Effects of Nitrogen Reduction and Optimized Fertilization Combined with Straw Return on Greenhouse Gas Emissions and Crop Yields of a Rice–Wheat Rotation System

Straw return and optimized nitrogen fertilizer application are common agronomic measures used in agricultural production, but the greenhouse effect these measures induce is often ignored. In this study, four treatments were employed: conventional fertilization (CF), optimized nitrogen fertilization (OF), conventional fertilization + straw return (CF + S), and optimized nitrogen fertilization + straw return (OF + S). A “closed static box” method was used to monitor methane (CH 4 ) and nitrous oxide (N 2 O) emissions, and the variations in the ground temperature at 5-cm depth, soil nitrogen content, and soil organic matter content were analyzed. The results showed that OF reduced the soil nitrogen content, which reduced soil N 2 O emissions. Straw return increased the ground temperature at 5-cm depth and increased the soil organic matter content, which increased CH 4 emissions.

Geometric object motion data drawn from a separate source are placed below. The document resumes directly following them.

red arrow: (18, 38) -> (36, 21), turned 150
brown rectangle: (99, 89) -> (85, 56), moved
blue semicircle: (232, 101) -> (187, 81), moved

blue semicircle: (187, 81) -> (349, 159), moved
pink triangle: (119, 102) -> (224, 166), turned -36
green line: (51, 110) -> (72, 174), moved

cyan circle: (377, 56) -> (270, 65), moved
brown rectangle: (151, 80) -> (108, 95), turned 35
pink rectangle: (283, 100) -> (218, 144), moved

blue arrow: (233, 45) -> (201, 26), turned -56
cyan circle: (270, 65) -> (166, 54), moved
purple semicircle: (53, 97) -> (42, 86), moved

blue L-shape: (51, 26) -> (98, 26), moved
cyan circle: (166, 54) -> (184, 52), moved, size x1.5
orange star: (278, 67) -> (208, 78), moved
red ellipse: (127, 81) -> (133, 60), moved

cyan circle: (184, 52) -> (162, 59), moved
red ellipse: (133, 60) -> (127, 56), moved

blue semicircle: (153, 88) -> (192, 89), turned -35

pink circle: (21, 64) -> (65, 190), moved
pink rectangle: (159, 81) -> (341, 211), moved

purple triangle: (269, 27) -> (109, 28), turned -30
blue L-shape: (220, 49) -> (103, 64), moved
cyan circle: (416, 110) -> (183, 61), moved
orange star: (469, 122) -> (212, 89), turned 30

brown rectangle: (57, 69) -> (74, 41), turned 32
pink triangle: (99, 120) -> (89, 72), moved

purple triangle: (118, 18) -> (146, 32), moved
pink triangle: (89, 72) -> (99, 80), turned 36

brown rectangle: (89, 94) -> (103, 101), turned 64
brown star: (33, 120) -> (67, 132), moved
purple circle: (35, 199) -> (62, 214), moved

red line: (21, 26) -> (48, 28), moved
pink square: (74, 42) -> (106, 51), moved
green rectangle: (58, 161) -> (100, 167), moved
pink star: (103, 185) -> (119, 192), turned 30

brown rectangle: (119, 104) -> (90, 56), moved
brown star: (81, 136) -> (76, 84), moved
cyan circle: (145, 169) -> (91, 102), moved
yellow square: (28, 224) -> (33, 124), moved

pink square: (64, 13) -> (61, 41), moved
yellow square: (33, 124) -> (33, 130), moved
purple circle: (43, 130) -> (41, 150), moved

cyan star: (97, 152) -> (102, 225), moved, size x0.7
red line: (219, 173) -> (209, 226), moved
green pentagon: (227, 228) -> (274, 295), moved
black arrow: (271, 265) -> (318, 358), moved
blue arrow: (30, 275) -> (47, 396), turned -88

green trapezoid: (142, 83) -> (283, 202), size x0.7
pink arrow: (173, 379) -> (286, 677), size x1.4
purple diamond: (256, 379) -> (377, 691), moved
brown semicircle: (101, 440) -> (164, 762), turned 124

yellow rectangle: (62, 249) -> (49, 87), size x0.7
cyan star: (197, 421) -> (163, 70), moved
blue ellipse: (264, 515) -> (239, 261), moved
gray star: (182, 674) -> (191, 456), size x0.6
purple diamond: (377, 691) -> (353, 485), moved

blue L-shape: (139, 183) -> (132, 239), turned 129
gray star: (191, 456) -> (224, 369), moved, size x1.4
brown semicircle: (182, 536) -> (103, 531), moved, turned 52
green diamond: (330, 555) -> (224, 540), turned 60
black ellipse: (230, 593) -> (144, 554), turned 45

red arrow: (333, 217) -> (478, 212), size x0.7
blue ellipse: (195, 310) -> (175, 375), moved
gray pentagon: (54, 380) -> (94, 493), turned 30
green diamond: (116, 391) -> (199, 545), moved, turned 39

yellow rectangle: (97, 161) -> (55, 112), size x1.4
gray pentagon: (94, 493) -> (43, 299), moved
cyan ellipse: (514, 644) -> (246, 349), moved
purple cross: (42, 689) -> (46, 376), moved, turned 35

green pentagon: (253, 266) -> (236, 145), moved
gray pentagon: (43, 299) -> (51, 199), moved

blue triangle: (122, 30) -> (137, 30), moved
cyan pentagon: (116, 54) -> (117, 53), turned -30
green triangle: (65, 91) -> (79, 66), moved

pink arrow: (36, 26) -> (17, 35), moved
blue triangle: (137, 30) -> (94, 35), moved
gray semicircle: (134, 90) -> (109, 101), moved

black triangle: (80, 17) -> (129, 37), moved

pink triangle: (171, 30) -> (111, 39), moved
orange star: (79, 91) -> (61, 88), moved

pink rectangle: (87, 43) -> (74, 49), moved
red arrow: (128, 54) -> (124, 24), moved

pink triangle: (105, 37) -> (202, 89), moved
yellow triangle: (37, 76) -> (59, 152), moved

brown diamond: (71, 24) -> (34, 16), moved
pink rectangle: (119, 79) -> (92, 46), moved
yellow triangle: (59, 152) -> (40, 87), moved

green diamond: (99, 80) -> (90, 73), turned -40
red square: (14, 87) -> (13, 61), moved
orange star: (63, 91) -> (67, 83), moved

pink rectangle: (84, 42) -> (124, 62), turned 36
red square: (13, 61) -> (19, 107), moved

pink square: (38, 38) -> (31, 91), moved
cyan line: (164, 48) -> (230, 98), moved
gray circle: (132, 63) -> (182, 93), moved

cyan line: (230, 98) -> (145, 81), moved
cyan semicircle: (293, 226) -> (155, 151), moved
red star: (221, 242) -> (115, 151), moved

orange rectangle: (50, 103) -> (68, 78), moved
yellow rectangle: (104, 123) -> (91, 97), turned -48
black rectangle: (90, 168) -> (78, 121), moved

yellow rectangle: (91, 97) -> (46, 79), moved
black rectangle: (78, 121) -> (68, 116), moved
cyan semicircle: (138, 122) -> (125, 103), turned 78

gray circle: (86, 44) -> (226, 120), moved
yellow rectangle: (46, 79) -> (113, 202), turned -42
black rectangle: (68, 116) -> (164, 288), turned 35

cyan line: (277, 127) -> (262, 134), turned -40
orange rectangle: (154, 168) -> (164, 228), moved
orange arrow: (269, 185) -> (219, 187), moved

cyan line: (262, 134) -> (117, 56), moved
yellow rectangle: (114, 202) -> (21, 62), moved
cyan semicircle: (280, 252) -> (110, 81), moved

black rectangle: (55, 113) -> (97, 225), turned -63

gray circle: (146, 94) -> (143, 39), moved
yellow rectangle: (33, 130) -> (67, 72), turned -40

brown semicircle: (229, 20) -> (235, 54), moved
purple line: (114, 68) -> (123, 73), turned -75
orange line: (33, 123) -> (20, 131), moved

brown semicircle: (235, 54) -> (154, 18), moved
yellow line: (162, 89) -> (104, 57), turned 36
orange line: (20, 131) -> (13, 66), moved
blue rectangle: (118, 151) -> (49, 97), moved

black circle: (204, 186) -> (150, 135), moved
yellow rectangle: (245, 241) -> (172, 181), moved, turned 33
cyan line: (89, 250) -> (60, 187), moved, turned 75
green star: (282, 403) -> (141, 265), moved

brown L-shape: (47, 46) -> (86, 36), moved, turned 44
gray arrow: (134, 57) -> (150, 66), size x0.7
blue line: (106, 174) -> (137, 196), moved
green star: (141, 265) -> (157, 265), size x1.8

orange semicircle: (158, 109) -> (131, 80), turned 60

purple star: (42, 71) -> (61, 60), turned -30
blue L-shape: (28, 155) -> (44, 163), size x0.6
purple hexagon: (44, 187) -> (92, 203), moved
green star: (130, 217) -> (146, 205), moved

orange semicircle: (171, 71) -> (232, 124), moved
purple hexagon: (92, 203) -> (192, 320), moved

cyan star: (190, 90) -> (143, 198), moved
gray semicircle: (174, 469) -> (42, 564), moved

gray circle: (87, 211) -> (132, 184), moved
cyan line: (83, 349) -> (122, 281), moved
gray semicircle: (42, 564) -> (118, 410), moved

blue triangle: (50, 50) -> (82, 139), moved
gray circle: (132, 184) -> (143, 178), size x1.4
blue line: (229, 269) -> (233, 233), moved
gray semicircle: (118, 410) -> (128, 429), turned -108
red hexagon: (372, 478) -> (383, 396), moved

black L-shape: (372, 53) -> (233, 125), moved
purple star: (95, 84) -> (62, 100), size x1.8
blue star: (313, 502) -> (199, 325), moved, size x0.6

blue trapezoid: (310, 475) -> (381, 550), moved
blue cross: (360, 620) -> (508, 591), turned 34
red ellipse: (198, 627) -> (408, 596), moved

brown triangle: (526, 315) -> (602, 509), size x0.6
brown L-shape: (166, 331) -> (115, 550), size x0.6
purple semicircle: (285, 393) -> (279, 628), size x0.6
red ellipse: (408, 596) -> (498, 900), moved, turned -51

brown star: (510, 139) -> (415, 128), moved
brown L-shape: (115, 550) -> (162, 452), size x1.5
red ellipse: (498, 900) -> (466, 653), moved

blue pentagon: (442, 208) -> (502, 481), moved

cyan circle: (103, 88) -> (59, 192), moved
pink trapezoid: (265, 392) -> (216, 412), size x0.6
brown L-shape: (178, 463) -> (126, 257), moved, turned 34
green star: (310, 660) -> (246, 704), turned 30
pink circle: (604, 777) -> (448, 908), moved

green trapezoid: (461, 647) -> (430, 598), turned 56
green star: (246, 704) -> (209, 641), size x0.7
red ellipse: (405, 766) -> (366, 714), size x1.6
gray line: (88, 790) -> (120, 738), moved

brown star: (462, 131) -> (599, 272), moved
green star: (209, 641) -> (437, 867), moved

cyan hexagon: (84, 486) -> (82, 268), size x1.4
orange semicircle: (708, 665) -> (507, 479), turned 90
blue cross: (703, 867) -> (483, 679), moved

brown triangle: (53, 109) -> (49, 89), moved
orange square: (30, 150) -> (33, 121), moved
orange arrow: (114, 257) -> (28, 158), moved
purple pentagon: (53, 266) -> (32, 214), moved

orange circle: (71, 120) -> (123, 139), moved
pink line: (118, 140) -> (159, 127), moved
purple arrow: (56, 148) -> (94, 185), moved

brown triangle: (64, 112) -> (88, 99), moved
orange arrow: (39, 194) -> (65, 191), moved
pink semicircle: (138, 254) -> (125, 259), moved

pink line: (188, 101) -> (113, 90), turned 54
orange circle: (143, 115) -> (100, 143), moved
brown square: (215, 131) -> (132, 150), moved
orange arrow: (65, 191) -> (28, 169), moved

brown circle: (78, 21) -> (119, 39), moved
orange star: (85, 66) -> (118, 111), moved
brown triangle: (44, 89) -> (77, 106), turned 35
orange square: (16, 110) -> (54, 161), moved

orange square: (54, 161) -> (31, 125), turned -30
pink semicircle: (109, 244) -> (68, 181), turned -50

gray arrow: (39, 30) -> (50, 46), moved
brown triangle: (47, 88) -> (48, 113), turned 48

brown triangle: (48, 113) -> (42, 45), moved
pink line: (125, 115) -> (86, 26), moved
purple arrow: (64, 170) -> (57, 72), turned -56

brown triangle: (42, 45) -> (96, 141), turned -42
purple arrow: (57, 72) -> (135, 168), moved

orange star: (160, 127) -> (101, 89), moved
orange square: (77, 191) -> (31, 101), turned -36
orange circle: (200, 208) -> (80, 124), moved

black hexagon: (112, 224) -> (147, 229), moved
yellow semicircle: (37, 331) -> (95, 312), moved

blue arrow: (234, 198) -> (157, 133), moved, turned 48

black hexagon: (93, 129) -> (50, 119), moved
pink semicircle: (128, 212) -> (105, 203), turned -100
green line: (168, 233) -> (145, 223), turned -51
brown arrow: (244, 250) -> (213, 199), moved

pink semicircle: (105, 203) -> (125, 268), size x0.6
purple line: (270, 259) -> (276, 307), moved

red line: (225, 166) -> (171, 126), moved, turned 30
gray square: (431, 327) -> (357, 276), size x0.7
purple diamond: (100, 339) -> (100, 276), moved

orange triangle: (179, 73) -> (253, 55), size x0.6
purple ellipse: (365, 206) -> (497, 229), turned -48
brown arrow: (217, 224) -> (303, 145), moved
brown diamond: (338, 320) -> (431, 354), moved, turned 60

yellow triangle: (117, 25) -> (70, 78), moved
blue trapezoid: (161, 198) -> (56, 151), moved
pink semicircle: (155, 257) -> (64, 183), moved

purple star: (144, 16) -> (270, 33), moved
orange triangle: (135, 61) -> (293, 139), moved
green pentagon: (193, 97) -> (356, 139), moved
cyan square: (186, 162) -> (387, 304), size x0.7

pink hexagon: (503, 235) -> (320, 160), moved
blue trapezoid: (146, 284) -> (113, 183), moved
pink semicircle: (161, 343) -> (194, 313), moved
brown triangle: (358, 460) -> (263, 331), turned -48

Compared with CF, the cumulative emissions of CH 4 from the paddy soils of OF and OF + S decreased by 10.75% and 18.48%, respectively, while that of CF + S increased by 13.83%. The cumulative N 2 O emissions from the paddy soils of OF, CF + S, and OF + S decreased by 18.36%, 24.64%, and 32.85%, respectively. The global warming potential (GWP) of OF and OF + S decreased significantly, but the GWP of CF + S increased, and all treatments improved rice and wheat yields. The trend in the greenhouse gas emission intensity (GHGI) was the same as that of GWP. In general, the application of straw provided additional nutrients to the soil, compensated for the reduction in soil nutrients caused by nitrogen reduction and fertilizer reduction, and ensured high rice yields.